Friday, October 1, 2010


"Cowards are cruel, but the brave love mercy and delight to save." - John Gay

I am not the first or most eloquent person to address this topic this week, but it is too upsetting for me to ignore.

Yesterday, a young man took his own life after his college dorm-mates filmed him having a sexual encounter with another man, which they then posted on the internet.   The day before that, another young man, this time in middle school, got his arm broken for being a male cheerleader.  The news at present is chock-full of stories of gay teens committing suicide, which is the leading cause of death among gay teens.   

The Family Research Council, some of my favorite people, has decided that now is the time to try and block anti-bullying efforts in schools that are trying to keep gay kids safe.  They feel these measures  "treat traditional values as being equivalent to racism".  And if by traditional values they mean kids beating the crap out of other kids based on their sexual orientation, then I fully agree, it's a lot like racism.
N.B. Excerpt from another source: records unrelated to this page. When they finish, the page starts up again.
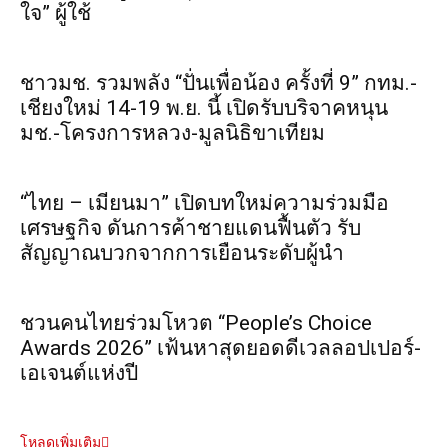
ใจ” ผู้ใช้
ชาวมช. รวมพลัง “ปั่นเพื่อน้อง ครั้งที่ 9” กทม.-
เชียงใหม่ 14-19 พ.ย. นี้ เปิดรับบริจาคหนุน
มช.-โครงการหลวง-มูลนิธิขาเทียม
“ไทย – เมียนมา” เปิดบทใหม่ความร่วมมือ
เศรษฐกิจ ดันการค้าชายแดนฟื้นตัว รับ
สัญญาณบวกจากการเยือนระดับผู้นำ
ชวนคนไทยร่วมโหวต “People’s Choice
Awards 2026” เฟ้นหาสุดยอดดีเวลลอปเปอร์-
เอเจนต์แห่งปี
โหลดเพิ่มเติม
Teachers, parents, and other adults have every right, and in fact a responsibility, to stop and discourage this kind of behavior.  In fact, I want to put it to you other mommy friends of mine: let's stop the cycle together.  Whether your kids end up gay or straight, let's teach them all to be kind and accepting of everyone.  Help them be brave enough to love mercy and stand up for other kids, or themselves, and never be cowardly enough to mock and torture those they do not understand or perceive as weak.  

If you want to read about the awful stories about what's happening to our kids in schools these days, read here:
Texas 8th Grader commits suicide
13-year-old bullied gay teen commits suicide
15-year-old Indiana gay teen commits suicide
11-year-old Massachusetts student commits suicide after being called gay

If you want to see some cool projects aimed at helping GLBT kids, check these out:
Gay-Straight Alliance Network
It Gets Better
Teaching Tolerance

And I leave you with a picture of my daughter.  Hopefully, one less bully, one more ally.


  1. Thanks for posting about this topic. What a horrible, horrible tragedy. I was almost in tears when I read the news accounts, thinking of the parents of this boy. If this isn't considered a hate crime, then I don't know what is. I can't understand why some people can't accept that one is born gay - who would chose to voluntarily go through the torment some do when they do come out? It just isn't right...

  2. Thanks for sharing. It angers me when I hear about people doing such horrible things. It's sad that some people don't think that we are all born equal no matter what your race, sexual orientation, disability, etc. But I try to remain positive and I like to believe that compared to decades ago, we have come a long way and I am hoping that the world will be a better place for our children.